Hamas fighters were yesterday set to release a second group of hostages in exchange for Palestinian prisoners, officials said, as a truce largely held in the devastated Gaza Strip after seven weeks of war that has resulted in thousands of deaths.
Israeli prison authorities said that 42 Palestinian inmates, male and female, would be freed under the terms of the agreement, which mandates exchanges at a ratio of three to one.
Hamas provided mediators Egypt and Qatar a list of 14 hostages to be released that had been passed along to Israel, an Egyptian official said, speaking on condition of anonymity.
Photo: AFP / HO / Hamas Media Office
A second Egyptian official confirmed the details.

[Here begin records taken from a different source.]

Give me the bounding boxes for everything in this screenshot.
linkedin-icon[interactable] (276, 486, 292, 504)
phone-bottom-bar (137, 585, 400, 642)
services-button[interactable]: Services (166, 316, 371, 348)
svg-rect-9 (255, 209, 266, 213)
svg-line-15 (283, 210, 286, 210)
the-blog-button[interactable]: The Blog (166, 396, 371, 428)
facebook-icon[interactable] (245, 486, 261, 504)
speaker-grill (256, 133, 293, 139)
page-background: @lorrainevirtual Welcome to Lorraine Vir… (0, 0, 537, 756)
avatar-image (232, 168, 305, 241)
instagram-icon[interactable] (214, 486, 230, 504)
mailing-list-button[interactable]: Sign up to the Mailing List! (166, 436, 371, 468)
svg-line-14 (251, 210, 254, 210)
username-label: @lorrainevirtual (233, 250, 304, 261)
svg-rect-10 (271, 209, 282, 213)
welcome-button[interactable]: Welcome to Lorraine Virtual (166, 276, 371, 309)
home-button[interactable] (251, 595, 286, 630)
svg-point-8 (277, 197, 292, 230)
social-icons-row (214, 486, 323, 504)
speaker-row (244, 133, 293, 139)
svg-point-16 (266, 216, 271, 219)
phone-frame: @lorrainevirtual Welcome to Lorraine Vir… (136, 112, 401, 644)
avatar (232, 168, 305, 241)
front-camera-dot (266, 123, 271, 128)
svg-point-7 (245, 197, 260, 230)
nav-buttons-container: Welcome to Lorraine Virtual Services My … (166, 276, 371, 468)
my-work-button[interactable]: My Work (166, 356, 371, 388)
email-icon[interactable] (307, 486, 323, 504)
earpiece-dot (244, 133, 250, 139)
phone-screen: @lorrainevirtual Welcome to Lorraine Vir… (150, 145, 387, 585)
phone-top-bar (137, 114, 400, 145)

The transfers follow an initial exchange on Friday, the first day of a four-day truce that largely silenced weapons on both sides.
The second day of the truce appeared to be holding. Only a small plume of gray smoke rose over northern Gaza, the focus of Israel’s air and ground offensive against Hamas, an AFPTV livecam showed.

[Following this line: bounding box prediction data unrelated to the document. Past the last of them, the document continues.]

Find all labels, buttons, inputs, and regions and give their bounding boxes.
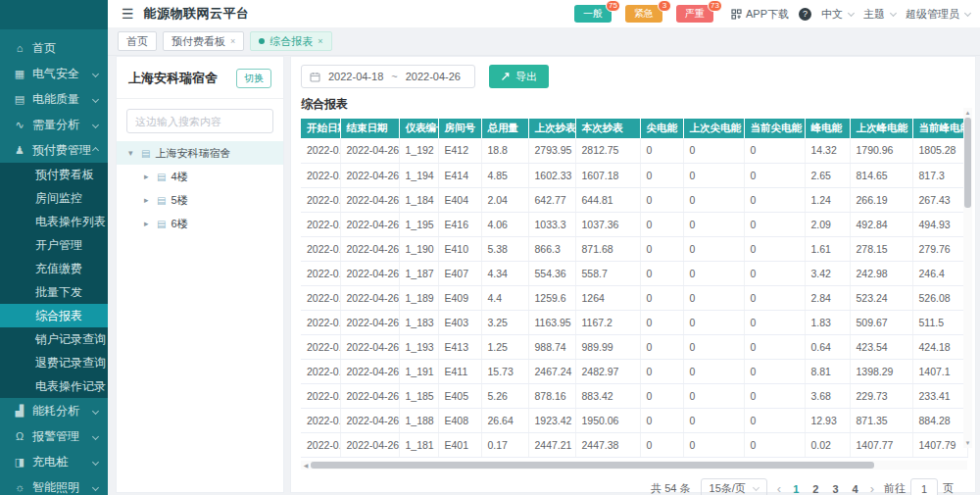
table-cell: 15.73 <box>481 359 528 383</box>
caret-down-icon[interactable]: ▾ <box>128 148 136 158</box>
scroll-left-icon[interactable]: ◀ <box>301 462 311 469</box>
page-number-2[interactable]: 2 <box>812 483 818 495</box>
page-size-select[interactable]: 15条/页 <box>701 478 767 495</box>
sidebar-item-demand-analysis[interactable]: ∿需量分析 <box>0 112 108 137</box>
app-download-button[interactable]: APP下载 <box>731 7 789 22</box>
tree-node-floor[interactable]: ▸▤4楼 <box>117 165 283 188</box>
horizontal-scroll-thumb[interactable] <box>311 462 874 469</box>
sidebar-subitem[interactable]: 电表操作列表 <box>0 210 108 233</box>
table-cell: E405 <box>438 383 481 408</box>
sidebar-item-power-quality[interactable]: ▤电能质量 <box>0 86 108 112</box>
caret-right-icon[interactable]: ▸ <box>144 172 152 181</box>
table-cell: 0 <box>744 432 805 457</box>
table-cell: 0 <box>744 334 805 359</box>
sidebar-item-electrical-safety[interactable]: ▦电气安全 <box>0 61 108 86</box>
table-cell: 0 <box>640 285 683 310</box>
column-header: 峰电能 <box>805 119 850 138</box>
goto-unit: 页 <box>943 481 954 495</box>
page-number-4[interactable]: 4 <box>853 483 858 495</box>
table-cell: 2447.38 <box>575 432 640 457</box>
scroll-up-icon[interactable]: ▲ <box>965 108 971 118</box>
tab-comprehensive-report[interactable]: 综合报表× <box>250 31 331 51</box>
table-cell: 0 <box>640 383 683 408</box>
prev-page-button[interactable]: ‹ <box>777 481 781 495</box>
date-separator: ~ <box>391 71 397 82</box>
sidebar-item-charging-pile[interactable]: ◨充电桩 <box>0 449 108 474</box>
export-button[interactable]: 导出 <box>489 65 549 88</box>
table-cell: 0 <box>744 261 805 285</box>
menu-collapse-icon[interactable]: ☰ <box>122 6 134 22</box>
table-cell: 1.25 <box>481 334 528 359</box>
user-menu[interactable]: 超级管理员 <box>906 7 970 22</box>
badge-count: 73 <box>708 0 722 12</box>
sidebar-item-energy-analysis[interactable]: ▟能耗分析 <box>0 398 108 423</box>
switch-button[interactable]: 切换 <box>236 69 271 88</box>
theme-select[interactable]: 主题 <box>863 7 896 22</box>
alarm-badge-general[interactable]: 一般75 <box>574 5 612 23</box>
table-cell: 0 <box>640 408 683 432</box>
caret-right-icon[interactable]: ▸ <box>144 219 152 228</box>
sidebar-subitem[interactable]: 退费记录查询 <box>0 351 108 374</box>
table-row: 2022-0...2022-04-26 ...1_193E4131.25988.… <box>301 334 967 359</box>
vertical-scroll-thumb[interactable] <box>964 118 971 208</box>
sidebar-subitem[interactable]: 综合报表 <box>0 304 108 327</box>
next-page-button[interactable]: › <box>870 481 874 495</box>
table-row: 2022-0...2022-04-26 ...1_189E4094.41259.… <box>301 285 967 310</box>
tab-prepaid-dashboard[interactable]: 预付费看板× <box>163 31 244 51</box>
close-icon[interactable]: × <box>318 36 322 46</box>
table-cell: 558.7 <box>575 261 640 285</box>
goto-page-input[interactable] <box>910 478 938 495</box>
scroll-down-icon[interactable]: ▼ <box>965 438 971 448</box>
sidebar-subitem[interactable]: 充值缴费 <box>0 257 108 280</box>
table-cell: 0 <box>683 236 744 261</box>
sidebar-item-alarm-management[interactable]: Ω报警管理 <box>0 423 108 449</box>
table-cell: 2022-0... <box>301 334 340 359</box>
table-cell: 1607.18 <box>575 163 640 187</box>
alarm-badge-urgent[interactable]: 紧急3 <box>625 5 662 23</box>
tab-home[interactable]: 首页 <box>118 31 157 51</box>
page-number-3[interactable]: 3 <box>832 483 838 495</box>
tree-children: ▸▤4楼▸▤5楼▸▤6楼 <box>117 165 283 235</box>
page-number-1[interactable]: 1 <box>793 483 799 495</box>
sidebar-menu: ⌂首页▦电气安全▤电能质量∿需量分析♟预付费管理预付费看板房间监控电表操作列表开… <box>0 29 108 495</box>
sidebar-subitem[interactable]: 电表操作记录 <box>0 374 108 398</box>
sidebar-item-label: 预付费管理 <box>32 142 93 159</box>
table-cell: 2482.97 <box>575 359 640 383</box>
language-select[interactable]: 中文 <box>821 7 854 22</box>
table-cell: 1259.6 <box>528 285 575 310</box>
report-panel: 2022-04-18 ~ 2022-04-26 导出 综合报表 开始日期结束日期… <box>290 56 976 493</box>
table-cell: 0 <box>640 310 683 334</box>
table-cell: E409 <box>438 285 481 310</box>
date-end-value[interactable]: 2022-04-26 <box>406 71 461 82</box>
sidebar-item-prepaid-management[interactable]: ♟预付费管理 <box>0 137 108 163</box>
caret-right-icon[interactable]: ▸ <box>144 195 152 205</box>
sidebar-subitem[interactable]: 开户管理 <box>0 233 108 257</box>
table-cell: 1_189 <box>399 285 438 310</box>
help-icon[interactable]: ? <box>799 8 811 21</box>
sidebar-subitem[interactable]: 销户记录查询 <box>0 327 108 351</box>
tab-bar: 首页预付费看板×综合报表× <box>108 27 980 56</box>
sidebar-item-smart-lighting[interactable]: ☼智能照明 <box>0 474 108 495</box>
tree-search-input[interactable] <box>126 109 273 133</box>
table-cell: 4.85 <box>481 163 528 187</box>
alarm-badge-severe[interactable]: 严重73 <box>676 5 713 23</box>
tree-node-root[interactable]: ▾ ▤ 上海安科瑞宿舍 <box>117 141 283 165</box>
sidebar-subitem[interactable]: 批量下发 <box>0 280 108 304</box>
sidebar-item-home[interactable]: ⌂首页 <box>0 35 108 61</box>
table-cell: 0 <box>683 261 744 285</box>
alarm-badges: 一般75紧急3严重73 <box>574 5 713 23</box>
table-cell: 1_181 <box>399 432 438 457</box>
pagination: 共 54 条 15条/页 ‹ 1234 › 前往 页 <box>301 478 965 495</box>
horizontal-scrollbar[interactable]: ◀ <box>301 461 967 470</box>
table-cell: 988.74 <box>528 334 575 359</box>
date-start-value[interactable]: 2022-04-18 <box>328 71 383 82</box>
date-range-picker[interactable]: 2022-04-18 ~ 2022-04-26 <box>301 65 475 88</box>
vertical-scrollbar[interactable]: ▲ ▼ <box>963 108 972 448</box>
tree-node-floor[interactable]: ▸▤5楼 <box>117 188 283 212</box>
table-cell: 1407.1 <box>912 359 967 383</box>
chevron-down-icon <box>92 432 99 439</box>
sidebar-subitem[interactable]: 预付费看板 <box>0 163 108 186</box>
tree-node-floor[interactable]: ▸▤6楼 <box>117 212 283 235</box>
close-icon[interactable]: × <box>230 36 235 46</box>
sidebar-subitem[interactable]: 房间监控 <box>0 186 108 210</box>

Photo: Screengrab from AFPTV via AFP
On Friday, Hamas released 24 hostages, according to Qatar and an official Israeli list.

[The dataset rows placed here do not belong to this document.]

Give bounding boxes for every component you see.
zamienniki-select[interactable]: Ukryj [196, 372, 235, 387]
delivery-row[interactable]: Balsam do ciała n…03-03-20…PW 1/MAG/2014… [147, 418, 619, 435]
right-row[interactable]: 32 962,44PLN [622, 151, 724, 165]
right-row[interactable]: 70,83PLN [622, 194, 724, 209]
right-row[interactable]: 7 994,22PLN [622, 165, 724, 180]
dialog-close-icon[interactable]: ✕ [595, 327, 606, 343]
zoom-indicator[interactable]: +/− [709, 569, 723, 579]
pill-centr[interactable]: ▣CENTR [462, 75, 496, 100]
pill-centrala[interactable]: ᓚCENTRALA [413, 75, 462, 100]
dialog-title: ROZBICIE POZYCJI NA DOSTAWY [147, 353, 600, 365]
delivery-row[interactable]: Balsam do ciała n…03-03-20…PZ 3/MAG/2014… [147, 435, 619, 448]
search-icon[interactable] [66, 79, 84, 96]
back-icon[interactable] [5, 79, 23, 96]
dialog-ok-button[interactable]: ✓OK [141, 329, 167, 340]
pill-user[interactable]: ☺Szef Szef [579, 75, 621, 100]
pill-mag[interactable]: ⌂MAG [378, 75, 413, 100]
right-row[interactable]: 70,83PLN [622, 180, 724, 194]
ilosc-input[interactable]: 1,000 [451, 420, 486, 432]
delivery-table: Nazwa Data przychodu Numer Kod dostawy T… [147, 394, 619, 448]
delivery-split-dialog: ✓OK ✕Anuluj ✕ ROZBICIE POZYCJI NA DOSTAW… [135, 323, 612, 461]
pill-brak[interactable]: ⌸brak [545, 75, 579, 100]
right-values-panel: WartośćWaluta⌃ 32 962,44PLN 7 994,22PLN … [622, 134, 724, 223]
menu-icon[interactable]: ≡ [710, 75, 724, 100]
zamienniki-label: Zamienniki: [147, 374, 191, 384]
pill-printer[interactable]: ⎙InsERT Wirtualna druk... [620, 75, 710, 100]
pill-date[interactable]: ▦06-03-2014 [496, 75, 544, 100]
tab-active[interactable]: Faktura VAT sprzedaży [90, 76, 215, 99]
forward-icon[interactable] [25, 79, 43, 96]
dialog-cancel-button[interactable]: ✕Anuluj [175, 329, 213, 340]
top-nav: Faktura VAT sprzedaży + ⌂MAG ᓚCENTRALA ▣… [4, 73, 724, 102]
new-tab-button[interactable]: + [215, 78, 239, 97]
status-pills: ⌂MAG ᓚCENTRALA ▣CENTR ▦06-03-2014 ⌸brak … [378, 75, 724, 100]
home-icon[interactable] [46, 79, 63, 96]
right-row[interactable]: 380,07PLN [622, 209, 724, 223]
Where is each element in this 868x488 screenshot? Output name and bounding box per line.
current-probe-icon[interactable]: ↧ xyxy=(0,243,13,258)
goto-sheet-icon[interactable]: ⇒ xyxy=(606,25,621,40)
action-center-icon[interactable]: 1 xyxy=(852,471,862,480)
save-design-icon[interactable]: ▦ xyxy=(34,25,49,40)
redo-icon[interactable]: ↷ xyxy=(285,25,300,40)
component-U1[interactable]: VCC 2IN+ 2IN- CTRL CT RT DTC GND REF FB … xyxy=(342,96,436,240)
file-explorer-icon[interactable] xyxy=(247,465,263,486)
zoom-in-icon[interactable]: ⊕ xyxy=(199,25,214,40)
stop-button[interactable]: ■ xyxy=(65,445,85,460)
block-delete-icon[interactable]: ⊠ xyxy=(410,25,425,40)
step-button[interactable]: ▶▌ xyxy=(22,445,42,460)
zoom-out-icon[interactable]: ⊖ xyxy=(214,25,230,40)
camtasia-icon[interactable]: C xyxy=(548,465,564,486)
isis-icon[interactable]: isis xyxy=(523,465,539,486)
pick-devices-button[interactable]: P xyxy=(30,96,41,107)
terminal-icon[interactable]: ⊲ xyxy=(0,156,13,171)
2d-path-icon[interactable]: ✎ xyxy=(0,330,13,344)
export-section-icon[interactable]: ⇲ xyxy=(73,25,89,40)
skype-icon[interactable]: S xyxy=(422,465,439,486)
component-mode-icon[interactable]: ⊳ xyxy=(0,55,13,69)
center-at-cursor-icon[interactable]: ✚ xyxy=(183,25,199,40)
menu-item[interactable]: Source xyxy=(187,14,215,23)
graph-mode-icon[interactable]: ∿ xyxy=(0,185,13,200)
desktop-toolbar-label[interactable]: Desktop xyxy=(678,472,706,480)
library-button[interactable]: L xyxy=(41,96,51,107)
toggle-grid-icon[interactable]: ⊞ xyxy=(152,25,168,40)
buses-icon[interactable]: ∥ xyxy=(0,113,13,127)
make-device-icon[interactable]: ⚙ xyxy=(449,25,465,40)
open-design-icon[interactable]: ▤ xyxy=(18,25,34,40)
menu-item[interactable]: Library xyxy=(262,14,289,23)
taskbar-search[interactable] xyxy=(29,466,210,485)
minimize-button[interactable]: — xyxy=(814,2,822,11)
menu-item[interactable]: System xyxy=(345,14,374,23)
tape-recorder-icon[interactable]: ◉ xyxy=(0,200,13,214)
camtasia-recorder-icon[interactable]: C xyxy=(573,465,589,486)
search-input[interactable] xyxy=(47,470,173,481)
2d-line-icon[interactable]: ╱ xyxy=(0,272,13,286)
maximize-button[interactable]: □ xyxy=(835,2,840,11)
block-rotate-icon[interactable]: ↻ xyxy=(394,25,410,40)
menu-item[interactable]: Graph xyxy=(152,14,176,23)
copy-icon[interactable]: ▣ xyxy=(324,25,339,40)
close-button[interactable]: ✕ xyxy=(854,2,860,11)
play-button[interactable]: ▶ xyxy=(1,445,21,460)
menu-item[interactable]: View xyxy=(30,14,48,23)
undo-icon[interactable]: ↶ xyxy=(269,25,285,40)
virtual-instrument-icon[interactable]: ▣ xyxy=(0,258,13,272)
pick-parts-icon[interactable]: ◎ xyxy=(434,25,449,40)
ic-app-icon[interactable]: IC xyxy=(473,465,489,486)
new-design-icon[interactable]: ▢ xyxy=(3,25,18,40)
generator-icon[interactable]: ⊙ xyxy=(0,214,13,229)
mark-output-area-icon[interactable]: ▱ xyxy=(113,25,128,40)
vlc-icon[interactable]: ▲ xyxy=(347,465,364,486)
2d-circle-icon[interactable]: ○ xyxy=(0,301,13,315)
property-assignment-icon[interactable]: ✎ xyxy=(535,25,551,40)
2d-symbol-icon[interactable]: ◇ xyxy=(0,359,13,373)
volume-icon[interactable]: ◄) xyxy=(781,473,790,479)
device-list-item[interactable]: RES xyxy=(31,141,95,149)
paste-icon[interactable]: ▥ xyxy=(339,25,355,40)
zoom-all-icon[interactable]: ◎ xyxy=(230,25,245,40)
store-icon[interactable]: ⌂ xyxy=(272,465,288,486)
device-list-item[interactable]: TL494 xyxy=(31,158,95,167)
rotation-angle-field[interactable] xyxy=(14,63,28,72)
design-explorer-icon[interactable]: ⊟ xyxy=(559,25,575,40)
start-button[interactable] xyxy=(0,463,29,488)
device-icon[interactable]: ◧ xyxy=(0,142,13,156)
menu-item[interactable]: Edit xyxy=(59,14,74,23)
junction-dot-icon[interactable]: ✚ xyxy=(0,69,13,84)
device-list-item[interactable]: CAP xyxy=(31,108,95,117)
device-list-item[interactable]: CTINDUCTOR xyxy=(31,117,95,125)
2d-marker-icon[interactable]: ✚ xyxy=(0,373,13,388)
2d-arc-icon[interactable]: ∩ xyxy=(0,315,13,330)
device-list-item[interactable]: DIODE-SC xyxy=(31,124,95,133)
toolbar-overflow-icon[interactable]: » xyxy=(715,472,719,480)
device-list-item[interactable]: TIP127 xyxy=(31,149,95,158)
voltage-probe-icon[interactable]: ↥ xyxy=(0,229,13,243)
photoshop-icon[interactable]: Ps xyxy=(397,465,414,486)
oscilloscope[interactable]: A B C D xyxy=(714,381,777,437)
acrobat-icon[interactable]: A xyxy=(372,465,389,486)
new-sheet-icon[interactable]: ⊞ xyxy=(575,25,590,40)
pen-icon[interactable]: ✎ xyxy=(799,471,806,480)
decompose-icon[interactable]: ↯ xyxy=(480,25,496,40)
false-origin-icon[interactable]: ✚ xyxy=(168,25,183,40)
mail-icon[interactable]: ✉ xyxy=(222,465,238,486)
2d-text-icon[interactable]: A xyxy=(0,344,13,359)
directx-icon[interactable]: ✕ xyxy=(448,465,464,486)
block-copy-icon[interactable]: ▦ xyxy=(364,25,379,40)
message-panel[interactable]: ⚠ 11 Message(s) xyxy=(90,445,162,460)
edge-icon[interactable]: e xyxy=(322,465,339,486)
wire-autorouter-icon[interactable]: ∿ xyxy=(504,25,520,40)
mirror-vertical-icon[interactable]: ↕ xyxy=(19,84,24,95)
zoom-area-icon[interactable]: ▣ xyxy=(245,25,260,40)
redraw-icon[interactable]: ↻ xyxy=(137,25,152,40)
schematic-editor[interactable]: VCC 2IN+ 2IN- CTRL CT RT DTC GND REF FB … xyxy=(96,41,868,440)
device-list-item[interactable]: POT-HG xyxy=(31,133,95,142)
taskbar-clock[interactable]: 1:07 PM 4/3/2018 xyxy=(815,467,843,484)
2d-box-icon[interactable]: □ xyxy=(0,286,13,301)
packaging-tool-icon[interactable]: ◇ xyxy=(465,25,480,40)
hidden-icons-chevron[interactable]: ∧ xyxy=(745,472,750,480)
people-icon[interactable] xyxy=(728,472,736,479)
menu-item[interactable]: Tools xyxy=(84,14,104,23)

They included 13 Israelis — all of whom were women and children, including some dual citizens — and 10 Thais and one Filipino who were unexpectedly freed.
“I couldn’t believe my eyes,” said Kittiya Thuengsaeng in Thailand, who thought her 28-year-old boyfriend had been killed by Hamas.
Then she saw a photograph of Wichai Kalapt after his release.
“I had a chat with him in the morning. He was still smiling. He told me he was safe,” she said.
Hamas fighters snatched about 240 captives when they broke through Gaza’s militarized border with Israel on Oct. 7, killing about 1,200 Israelis and foreigners.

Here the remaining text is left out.